>>>
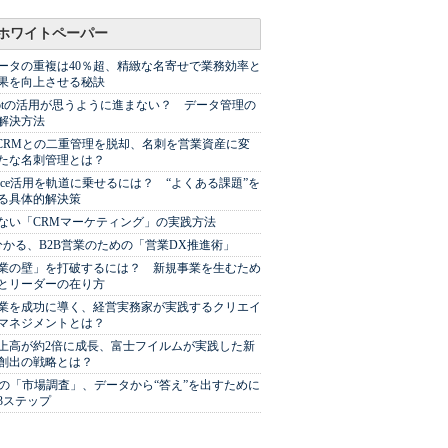
ホワイトペーパー
ータの重複は40％超、精緻な名寄せで業務効率と
果を向上させる秘訣
Spotの活用が思うように進まない？ データ管理の
解決方法
やCRMとの二重管理を脱却、名刺を営業資産に変
たな名刺管理とは？
sforce活用を軌道に乗せるには？ “よくある課題”を
る具体的解決策
ない「CRMマーケティング」の実践方法
分かる、B2B営業のための「営業DX推進術」
業の壁」を打破するには？ 新規事業を生むため
とリーダーの在り方
業を成功に導く、経営実務家が実践するクリエイ
マネジメントとは？
上高が約2倍に成長、富士フイルムが実践した新
創出の戦略とは？
代の「市場調査」、データから“答え”を出すために
3ステップ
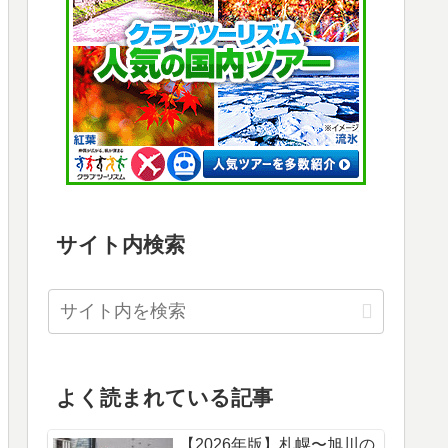
サイト内検索
よく読まれている記事
【2026年版】札幌〜旭川の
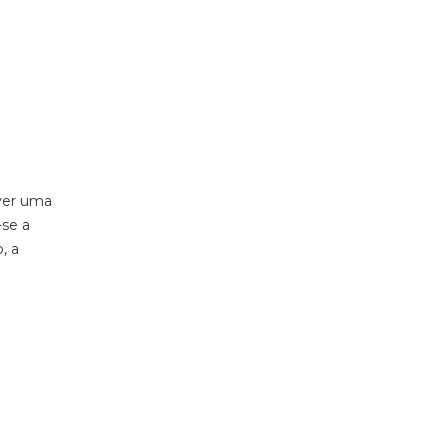
ever uma
-se a
, a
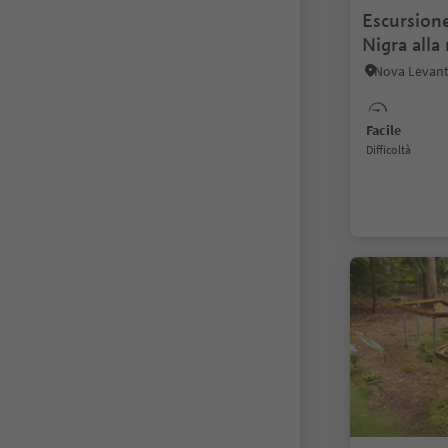
Escursione
Nigra all
Facile
Difficoltà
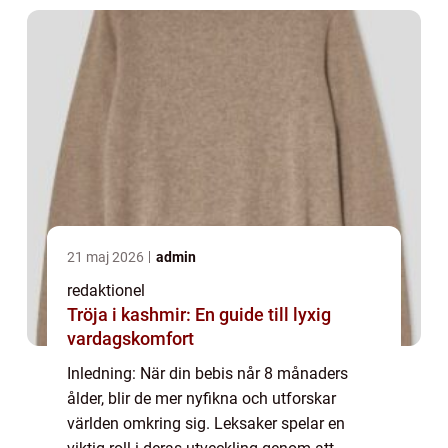
dig en g...
21 maj 2026
admin
redaktionel
Tröja i kashmir: En guide till lyxig
vardagskomfort
Inledning: När din bebis når 8 månaders
ålder, blir de mer nyfikna och utforskar
världen omkring sig. Leksaker spelar en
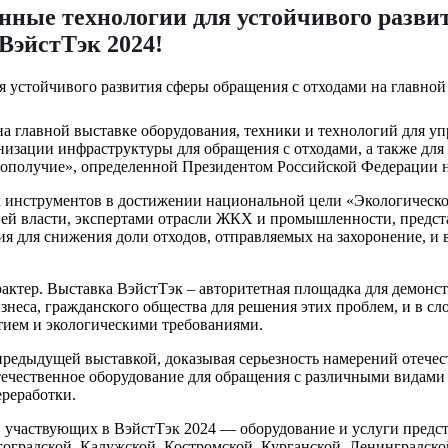
нные технологии для устойчивого разви
ВэйстТэк 2024!
на главной выставке оборудования, техники и технологий для у
рнизации инфраструктуры для обращения с отходами, а также дл
гополучие», определенной Президентом Российской Федерации н
 инструментов в достижении национальной цели «Экологическог
вей власти, экспертами отрасли ЖКХ и промышленности, предст
 для снижения доли отходов, отправляемых на захоронение, и
ктер. Выставка ВэйстТэк – авторитетная площадка для демонст
знеса, гражданского общества для решения этих проблем, и в с
тием и экологическими требованиями.
предыдущей выставкой, доказывая серьезность намерений отечес
ечественное оборудование для обращения с различными видами 
ереработки.
, участвующих в ВэйстТэк 2024 — оборудование и услуги предс
гоградской, Калужской, Костромской, Курганской, Ленинградско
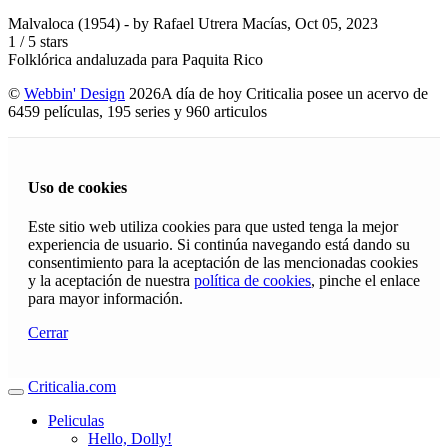
Malvaloca (1954)
- by
Rafael Utrera Macías
,
Oct 05, 2023
1
/
5
stars
Folklórica andaluzada para Paquita Rico
©
Webbin' Design
2026
A día de hoy Criticalia posee un acervo de
6459 películas, 195 series y 960 articulos
Uso de cookies
Este sitio web utiliza cookies para que usted tenga la mejor
experiencia de usuario. Si continúa navegando está dando su
consentimiento para la aceptación de las mencionadas cookies
y la aceptación de nuestra
política de cookies
, pinche el enlace
para mayor información.
Cerrar
Criticalia.com
Peliculas
Hello, Dolly!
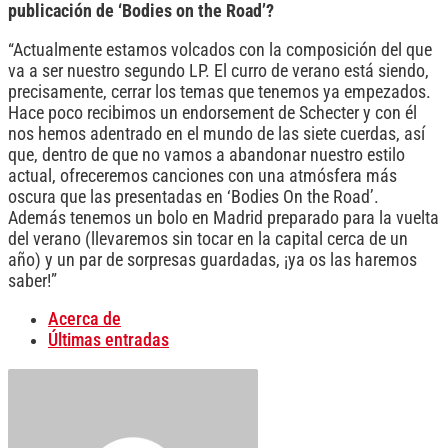
publicación de ‘Bodies on the Road’?
“Actualmente estamos volcados con la composición del que
va a ser nuestro segundo LP. El curro de verano está siendo,
precisamente, cerrar los temas que tenemos ya empezados.
Hace poco recibimos un endorsement de Schecter y con él
nos hemos adentrado en el mundo de las siete cuerdas, así
que, dentro de que no vamos a abandonar nuestro estilo
actual, ofreceremos canciones con una atmósfera más
oscura que las presentadas en ‘Bodies On the Road’.
Además tenemos un bolo en Madrid preparado para la vuelta
del verano (llevaremos sin tocar en la capital cerca de un
año) y un par de sorpresas guardadas, ¡ya os las haremos
saber!”
Acerca de
Últimas entradas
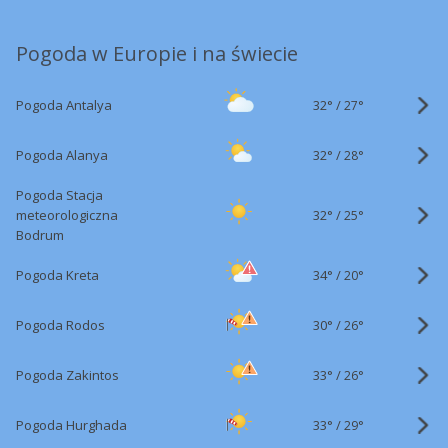
Pogoda w Europie i na świecie
32°
/
Pogoda Antalya
27°
32°
/
Pogoda Alanya
28°
Pogoda Stacja
32°
/
meteorologiczna
25°
Bodrum
34°
/
Pogoda Kreta
20°
30°
/
Pogoda Rodos
26°
33°
/
Pogoda Zakintos
26°
33°
/
Pogoda Hurghada
29°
<<<
Problem statement: Reproduce, word for word, only the lines in the records above from the line with "Российской Федерации н" through the line with "Este sitio web", including both ends; omit the pictures.

Solution to this problem:
гополучие», определенной Президентом Российской Федерации н
 инструментов в достижении национальной цели «Экологическог
вей власти, экспертами отрасли ЖКХ и промышленности, предст
 для снижения доли отходов, отправляемых на захоронение, и
ктер. Выставка ВэйстТэк – авторитетная площадка для демонст
знеса, гражданского общества для решения этих проблем, и в с
тием и экологическими требованиями.
предыдущей выставкой, доказывая серьезность намерений отечес
ечественное оборудование для обращения с различными видами 
ереработки.
, участвующих в ВэйстТэк 2024 — оборудование и услуги предс
гоградской, Калужской, Костромской, Курганской, Ленинградско
Malvaloca (1954)
- by
Rafael Utrera Macías
,
Oct 05, 2023
1
/
5
stars
Folklórica andaluzada para Paquita Rico
©
Webbin' Design
2026
A día de hoy Criticalia posee un acervo de
6459 películas, 195 series y 960 articulos
Uso de cookies
Este sitio web utiliza cookies para que usted tenga la mejor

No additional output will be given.